[Records to use — start]

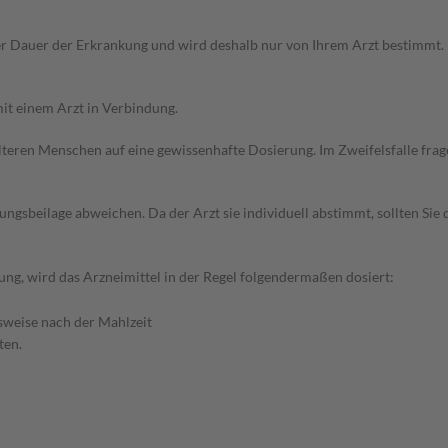
r Dauer der Erkrankung und wird deshalb nur von Ihrem Arzt bestimmt.
it einem Arzt in Verbindung.
d älteren Menschen auf eine gewissenhafte Dosierung. Im Zweifelsfalle f
gsbeilage abweichen. Da der Arzt sie individuell abstimmt, sollten Si
ng, wird das Arzneimittel in der Regel folgendermaßen dosiert:
sweise nach der Mahlzeit
ten.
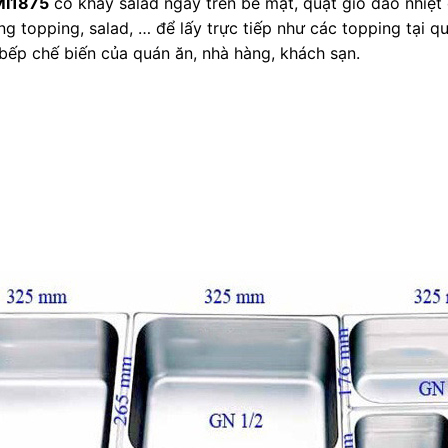
I1875
có khay salad ngay trên bề mặt, quạt gió đảo nhiệt
 topping, salad, … để lấy trực tiếp như các topping tại qu
 bếp chế biến của quán ăn, nhà hàng, khách sạn.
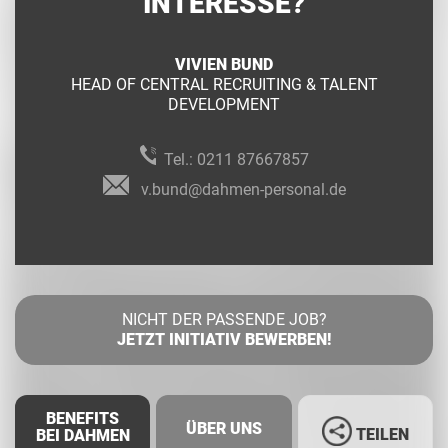
INTERESSE?
VIVIEN BUND
HEAD OF CENTRAL RECRUITING & TALENT
DEVELOPMENT
Tel.:
0211 87667857
v.bund@dahmen-personal.de
NICHT DER PASSENDE JOB?
JETZT INITIATIV BEWERBEN!
BENEFITS
ÜBER UNS
TEILEN
BEI DAHMEN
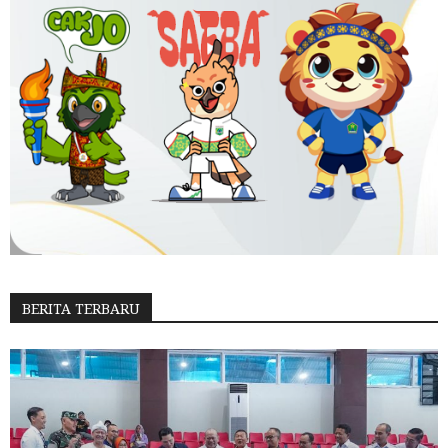
BERITA TERBARU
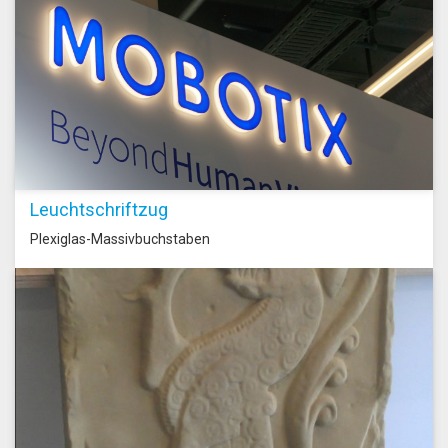
Leuchtschriftzug
Plexiglas-Massivbuchstaben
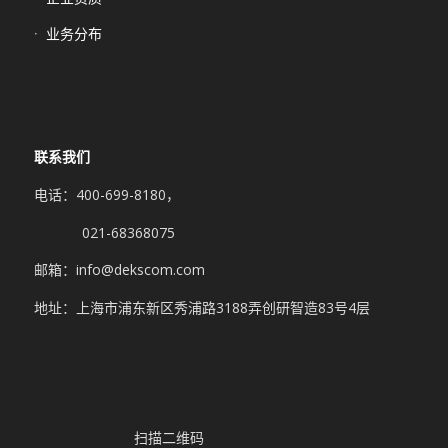
业务分布
联系我们
电话：400-699-8180，
021-68368075
邮箱：info@dekscom.com
地址：上海市浦东新区秀浦路3188弄创研智造83号4层
扫描二维码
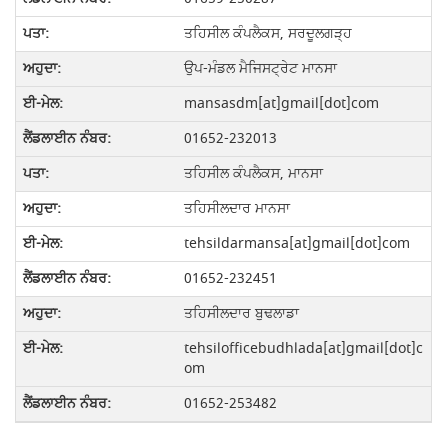
ਤਹਿਸੀਲ ਕੰਪਲੈਕਸ, ਸਰਦੂਲਗੜ੍ਹ
ਉਪ-ਮੰਡਲ ਮੈਜਿਸਟ੍ਰੇਟ ਮਾਨਸਾ
mansasdm[at]gmail[dot]com
01652-232013
ਤਹਿਸੀਲ ਕੰਪਲੈਕਸ, ਮਾਨਸਾ
ਤਹਿਸੀਲਦਾਰ ਮਾਨਸਾ
tehsildarmansa[at]gmail[dot]com
01652-232451
ਤਹਿਸੀਲਦਾਰ ਬੁਢਲਾਡਾ
tehsilofficebudhlada[at]gmail[dot]c
om
01652-253482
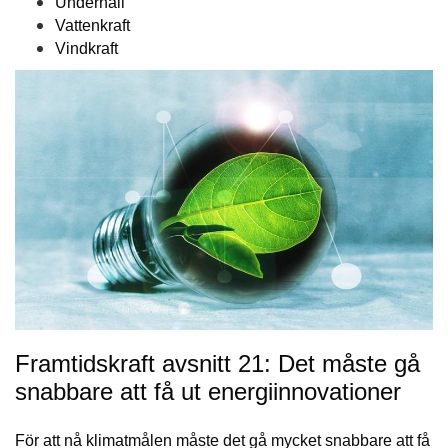
Underhåll
Vattenkraft
Vindkraft
Framtidskraft avsnitt 21: Det måste gå
snabbare att få ut energiinnovationer
För att nå klimatmålen måste det gå mycket snabbare att få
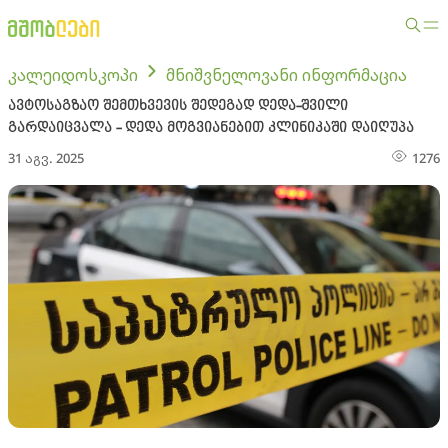
კალეიდოსკოპი
მნიშვნელოვანი ინფორმაცია
ავტოსაგზაო შემთხვევის შედეგად დედა-შვილი
გარდაიცვალა - დედა მოგვიანებით კლინიკაში დაიღუპა
31 აგვ. 2025
1276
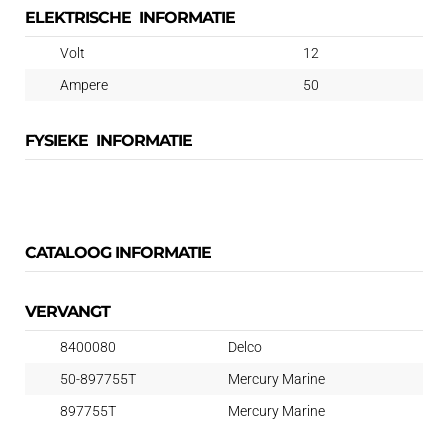
ELEKTRISCHE INFORMATIE
aantal
Volt
12
Ampere
50
FYSIEKE INFORMATIE
CATALOOG INFORMATIE
VERVANGT
8400080
Delco
50-897755T
Mercury Marine
897755T
Mercury Marine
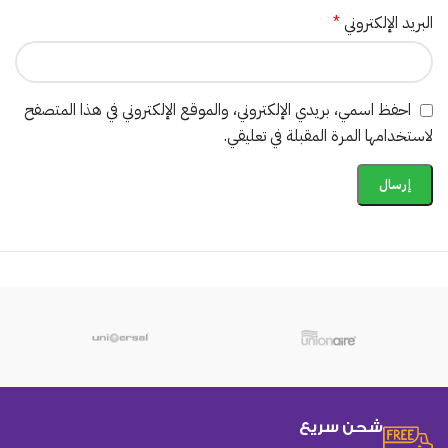
البريد الإلكتروني
*
احفظ اسمي، بريدي الإلكتروني، والموقع الإلكتروني في هذا المتصفح
لاستخدامها المرة المقبلة في تعليقي.
شحن سريع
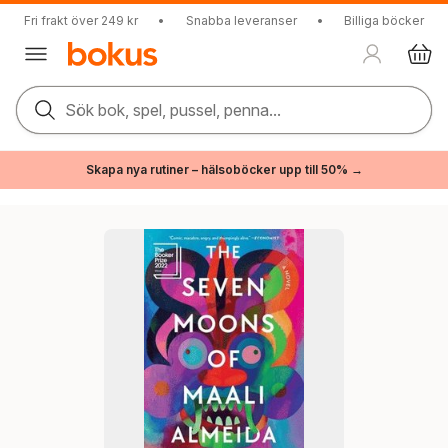
Fri frakt över 249 kr
•
Snabba leveranser
•
Billiga böcker
Sök bok, spel, pussel, penna...
Skapa nya rutiner – hälsoböcker upp till 50% →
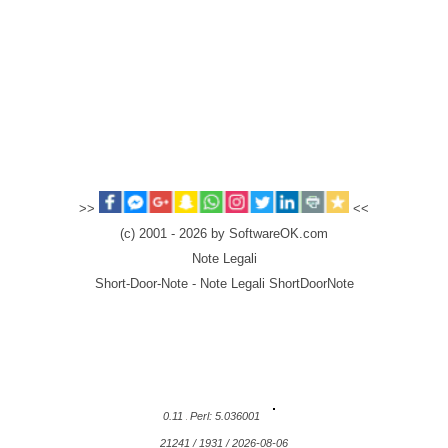
>>
<<
(c) 2001 - 2026 by SoftwareOK.com
Note Legali
Short-Door-Note - Note Legali ShortDoorNote
0.11
Perl: 5.036001
21241 / 1931 / 2026-08-06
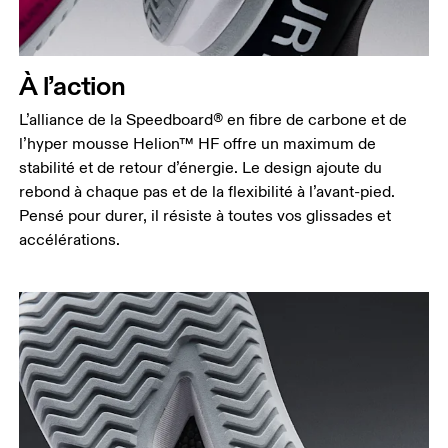
À l’action
L’alliance de la Speedboard® en fibre de carbone et de
l’hyper mousse Helion™ HF offre un maximum de
stabilité et de retour d’énergie. Le design ajoute du
rebond à chaque pas et de la flexibilité à l’avant-pied.
Pensé pour durer, il résiste à toutes vos glissades et
accélérations.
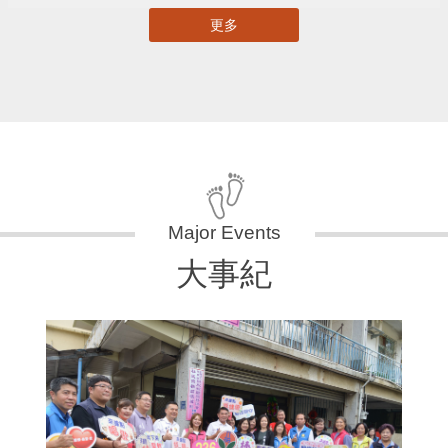
更多
大事紀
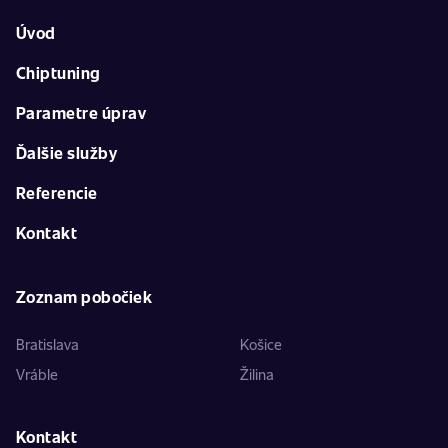
Úvod
Chiptuning
Parametre úprav
Ďalšie služby
Referencie
Kontakt
Zoznam pobočiek
Bratislava
Košice
Vráble
Žilina
Kontakt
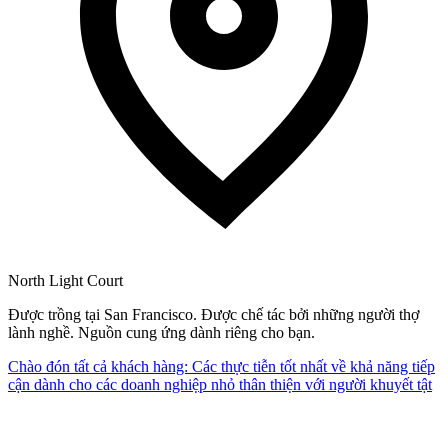
North Light Court
Được trồng tại San Francisco. Được chế tác bởi những người thợ
lành nghề. Nguồn cung ứng dành riêng cho bạn.
Chào đón tất cả khách hàng: Các thực tiễn tốt nhất về khả năng tiếp
cận dành cho các doanh nghiệp nhỏ thân thiện với người khuyết tật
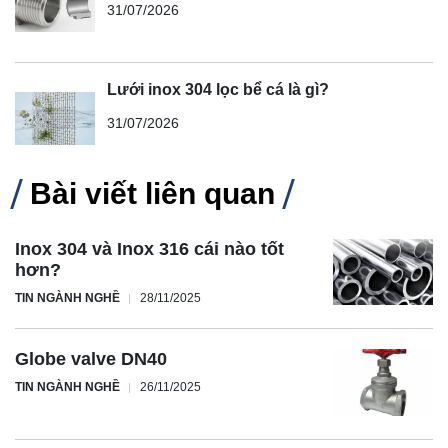
31/07/2026
Lưới inox 304 lọc bể cá là gì?
31/07/2026
Bài viết liên quan
Inox 304 và Inox 316 cái nào tốt
hơn?
TIN NGÀNH NGHỀ
28/11/2025
Globe valve DN40
TIN NGÀNH NGHỀ
26/11/2025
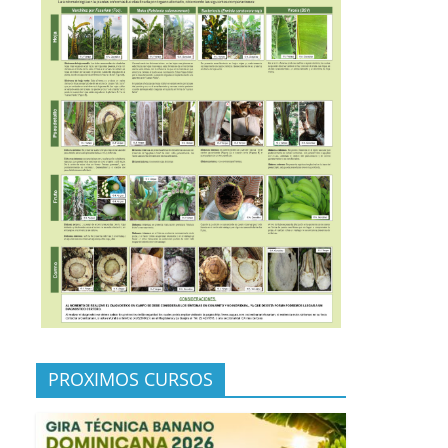
PROXIMOS CURSOS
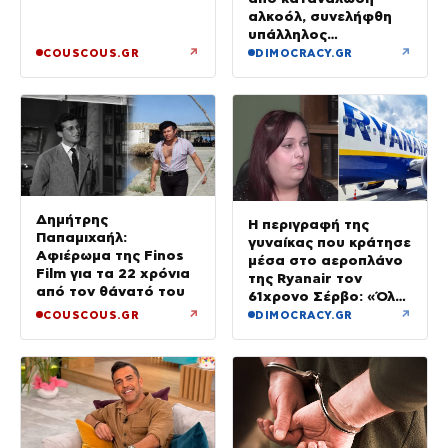
αλκοόλ, συνελήφθη
υπάλληλος
καταστήματος
↗
↗
COUSCOUS.GR
DIMOCRACY.GR
Δημήτρης
Η περιγραφή της
Παπαμιχαήλ:
γυναίκας που κράτησε
Αφιέρωμα της Finos
μέσα στο αεροπλάνο
Film για τα 22 χρόνια
της Ryanair τον
από τον θάνατό του
61χρονο Σέρβο: «Όλα
έγιναν σε κλάσματα
↗
↗
COUSCOUS.GR
DIMOCRACY.GR
δευτερολέπτου»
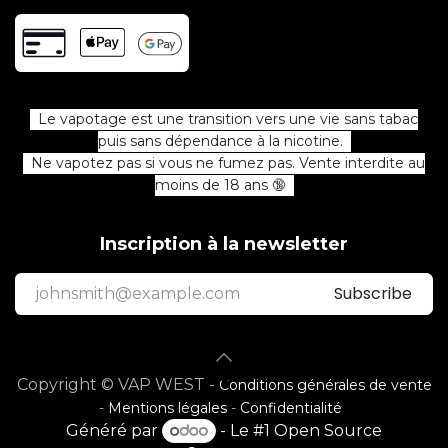
Le vapotage est une transition vers une vie sans tabac
puis sans dépendance à la nicotine.
Ne vapotez pas si vous ne fumez pas. Vente interdite au
moins de 18 ans 🔞
Inscription à la newsletter
Subscribe
Copyright © VAP WEST -
Conditions générales de vente
-
Mentions légales
-
Confidentialité
Généré par
- Le #1
Open Source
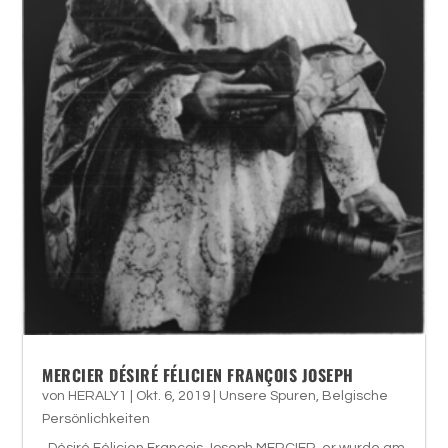
MERCIER DÉSIRÉ FÉLICIEN FRANÇOIS JOSEPH
von
HERALY1
|
Okt. 6, 2019
|
Unsere Spuren
,
Belgische
Persönlichkeiten
Désiré Félicien François Joseph MERCIER, er wurde am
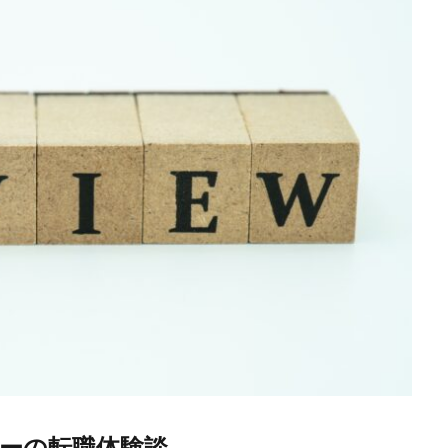
ターの転職体験談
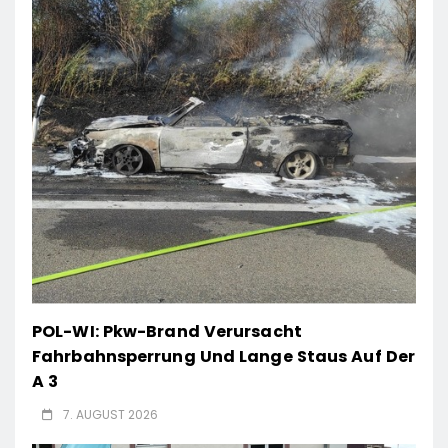
POL-WI: Pkw-Brand Verursacht
Fahrbahnsperrung Und Lange Staus Auf Der
A 3
7. AUGUST 2026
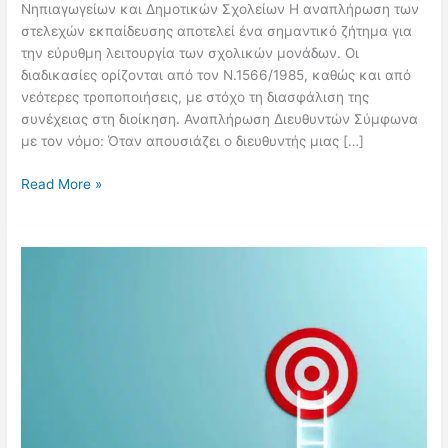
Νηπιαγωγείων και Δημοτικών Σχολείων Η αναπλήρωση των
στελεχών εκπαίδευσης αποτελεί ένα σημαντικό ζήτημα για
την εύρυθμη λειτουργία των σχολικών μονάδων. Οι
διαδικασίες ορίζονται από τον Ν.1566/1985, καθώς και από
νεότερες τροποποιήσεις, με στόχο τη διασφάλιση της
συνέχειας στη διοίκηση. Αναπλήρωση Διευθυντών Σύμφωνα
με τον νόμο: Όταν απουσιάζει ο διευθυντής μιας […]
Αναπλήρωση
Read More »
Διευθυντών,
Υποδιευθυντών
και
Προϊσταμένων:
Όλες
οι
Διαδικασίες
και
τα
Επιδόματα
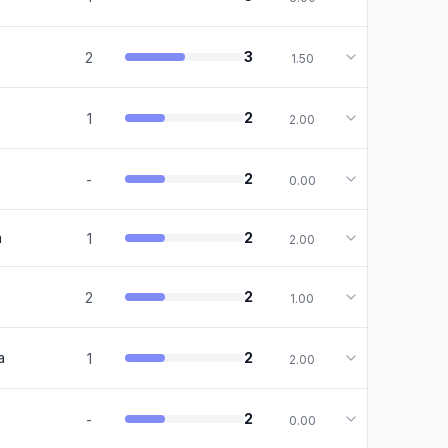
3
2
1.50
2
1
2.00
2
-
0.00
a
2
1
2.00
2
2
1.00
a
2
1
2.00
2
-
0.00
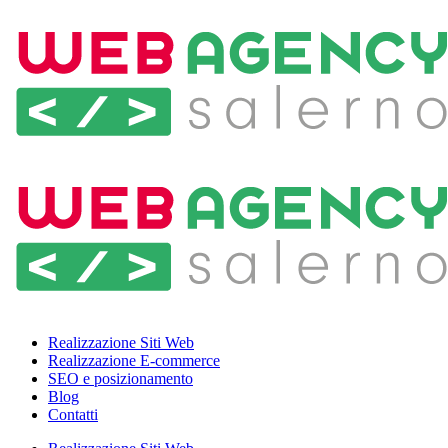
Realizzazione Siti Web
Realizzazione E-commerce
SEO e posizionamento
Blog
Contatti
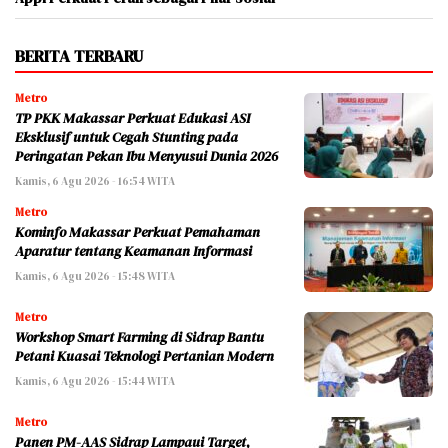
BERITA TERBARU
Metro
TP PKK Makassar Perkuat Edukasi ASI
Eksklusif untuk Cegah Stunting pada
Peringatan Pekan Ibu Menyusui Dunia 2026
Kamis, 6 Agu 2026 - 16:54 WITA
Metro
Kominfo Makassar Perkuat Pemahaman
Aparatur tentang Keamanan Informasi
Kamis, 6 Agu 2026 - 15:48 WITA
Metro
Workshop Smart Farming di Sidrap Bantu
Petani Kuasai Teknologi Pertanian Modern
Kamis, 6 Agu 2026 - 15:44 WITA
Metro
Panen PM-AAS Sidrap Lampaui Target,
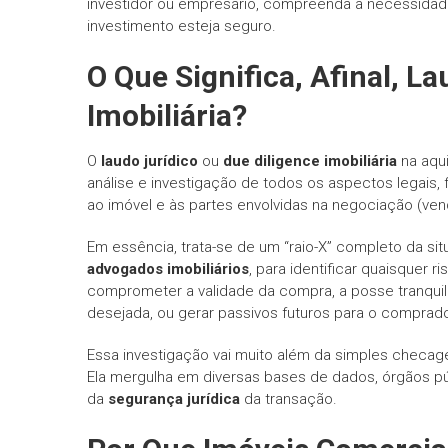
investidor ou empresário, compreenda a necessidade
investimento esteja seguro.
O Que Significa, Afinal,
La
Imobiliária
?
O
laudo jurídico
ou
due diligence imobiliária
na aqu
análise e investigação de todos os aspectos legais, f
ao imóvel e às partes envolvidas na negociação (vend
Em essência, trata-se de um “raio-X” completo da sit
advogados imobiliários
, para identificar quaisquer 
comprometer a validade da compra, a posse tranquila d
desejada, ou gerar passivos futuros para o comprado
Essa investigação vai muito além da simples checage
Ela mergulha em diversas bases de dados, órgãos 
da
segurança jurídica
da transação.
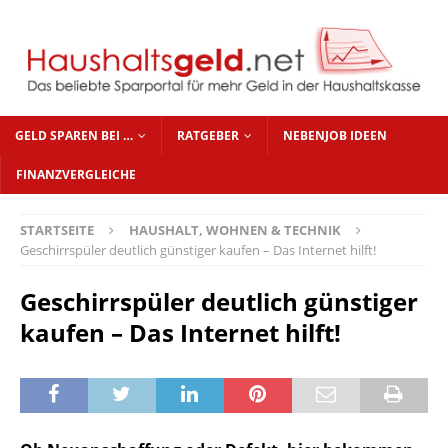
GELD SPAREN BEI …
RATGEBER
NEBENJOB IDEEN
FINANZVERGLEICHE
STARTSEITE
HAUSHALT, WOHNEN & TECHNIK
Geschirrspüler deutlich günstiger kaufen – Das Internet hilft!
Geschirrspüler deutlich günstiger
kaufen – Das Internet hilft!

[Records to use — finish]

Scan the entries above, and wherever a line holds the string "dành", copy it.

Exercise result
lành nghề. Nguồn cung ứng dành riêng cho bạn.
cận dành cho các doanh nghiệp nhỏ thân thiện với người khuyết tật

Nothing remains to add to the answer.